Speaking at a Professional forum on reversing the Mau crisis, she said much of the illegal logging and settling at the Mau complex occurred between 1995 and 2000 and then again 2003 to 2005.
Quoting a research she did on Mau forest between 1973 and 2005, Professor Muthuri said a lot of deforestation occurred in the Eastern Mau, Western and Maasai Mau.
“Between 1973 and 1986, five percent of the forest cover was destroyed, but there was a bit of recovery between 1986 and 1995 of 2.4 percent,” she said.
She however added that between 1995 and 2000 there was 9.4 percent destruction, between 2000 and 2003 there was a 0.8 percent increment in the forest cover in the complex and until 2005 there was a high deforestation of 9.4 percent.
JKUAT Vice Chancellor Professor Mabel Imbuga said the government needed to re-look how to reverse the crisis fast and with positive impact.
“Why is it that we have taken so long to react to the Mau crisis?” she posed.
“Whenever we have a medical problem the government moves at the fastest speed to control that disease outbreak. The Mau crisis surely is of the same magnitude,” she added.
At the same forum, Water Assistant Minister Mwangi Kiunjuri blamed the reckless destruction of Mau forest on irresponsible and selfish interests of politicians.
Mr Kiunjuri said over 24 percent of the Mau ecosystem had been de-gazetted as forest land in the last 15 years.
The Mau forest, which is the largest water tower with a 400,000 acreage, has recently been the centre of interest following heavy destruction through illegal logging and settlement leading to severe water shortage in the country.
“It is the high time that professionals now address the politicians,” the Assistant Minister challenged.
“When God wanted to destroy Sodom and Gomorrah, He did not destroy them in a long time because He was in love with Lot. Today we still have some people who are level headed in politics who can be able to sit down with you (professionals) and become the link. The crying voice in the wilderness, it can still be done,” he added.
The Assistant Minister also claimed that a decision was yet to be made on how to handle the Mau issue because there were too many ministries handling it. He said the issue was being handled by the Ministries of Environment, Forestry, Water and Agriculture.
He added that Kenya’s water storage capacity had been on a sharp decline leaving the country with the least water storage in the world.

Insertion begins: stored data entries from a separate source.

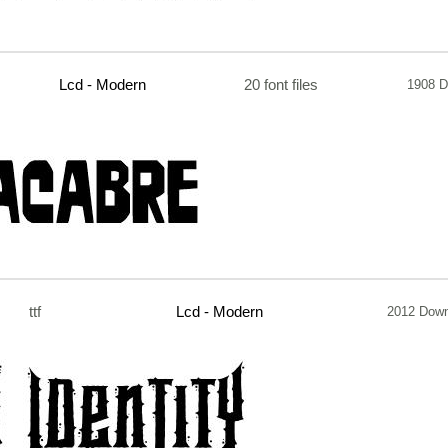
Lcd - Modern
20 font files
1908 D
ttf
Lcd - Modern
2012 Down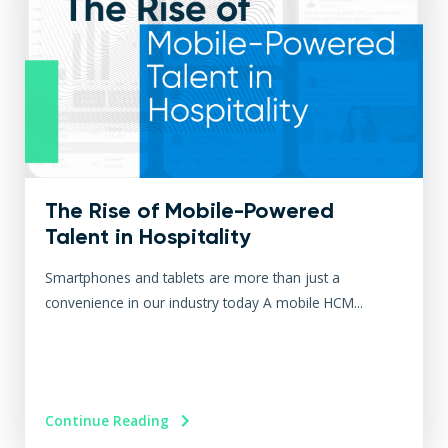
The Rise of Mobile-Powered
Talent in Hospitality
Smartphones and tablets are more than just a
convenience in our industry today A mobile HCM...
Continue Reading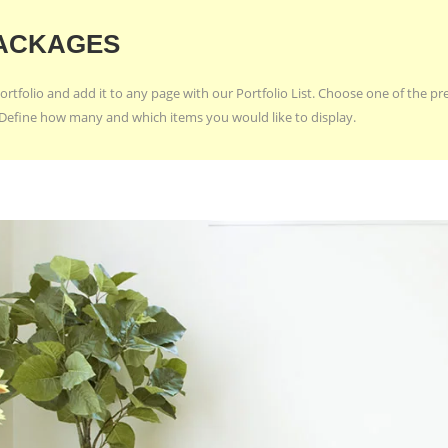
ACKAGES
ortfolio and add it to any page with our Portfolio List. Choose one of the p
e. Define how many and which items you would like to display.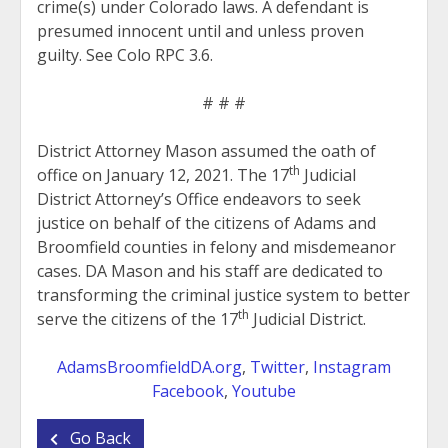
crime(s) under Colorado laws. A defendant is
presumed innocent until and unless proven
guilty. See Colo RPC 3.6.
# # #
District Attorney Mason assumed the oath of
th
office on January 12, 2021. The 17
Judicial
District Attorney’s Office endeavors to seek
justice on behalf of the citizens of Adams and
Broomfield counties in felony and misdemeanor
cases. DA Mason and his staff are dedicated to
transforming the criminal justice system to better
th
serve the citizens of the 17
Judicial District.
AdamsBroomfieldDA.org
,
Twitter
,
Instagram
Facebook
,
Youtube
Go Back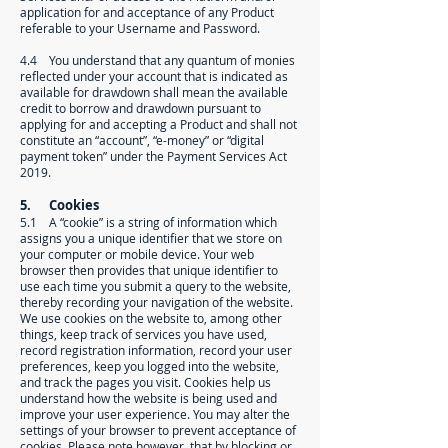
application for and acceptance of any Product
referable to your Username and Password.
4.4 You understand that any quantum of monies
reflected under your account that is indicated as
available for drawdown shall mean the available
credit to borrow and drawdown pursuant to
applying for and accepting a Product and shall not
constitute an “account”, “e-money” or “digital
payment token” under the Payment Services Act
2019.
5. Cookies
5.1 A “cookie” is a string of information which
assigns you a unique identifier that we store on
your computer or mobile device. Your web
browser then provides that unique identifier to
use each time you submit a query to the website,
thereby recording your navigation of the website.
We use cookies on the website to, among other
things, keep track of services you have used,
record registration information, record your user
preferences, keep you logged into the website,
and track the pages you visit. Cookies help us
understand how the website is being used and
improve your user experience. You may alter the
settings of your browser to prevent acceptance of
cookies. Please note however, that by blocking or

Mr Kiunjuri said the storage capacity was now at 4.5 m³ per capita down from 11.8m³ per capita in 1969.
He said the destruction of major forest covers like the Mau had made the situation worse leading to the water crisis in the country and the near fall of the energy sector.
“The potential we have for power is about 1,100 megawatts of which rivers flowing from Mau can generate hydro power of about 535 megawatts which means half of the capacity being generated today can be gotten from Mau but as a result of destroying the Mau you destroy the energy sector,” he said.
The Assistant Minister also said eucalyptus tree plantation near water sources should be stopped to avoid further drainage of water.
“The government has a duty to make sure that it compensates all those farmers who have planted eucalyptus where they are not required as an incentive to enable them uproot those trees and plant useful trees in the same areas,” he said.
“But as long as we request our chiefs to tell people to uproot those trees, it will never be a success.”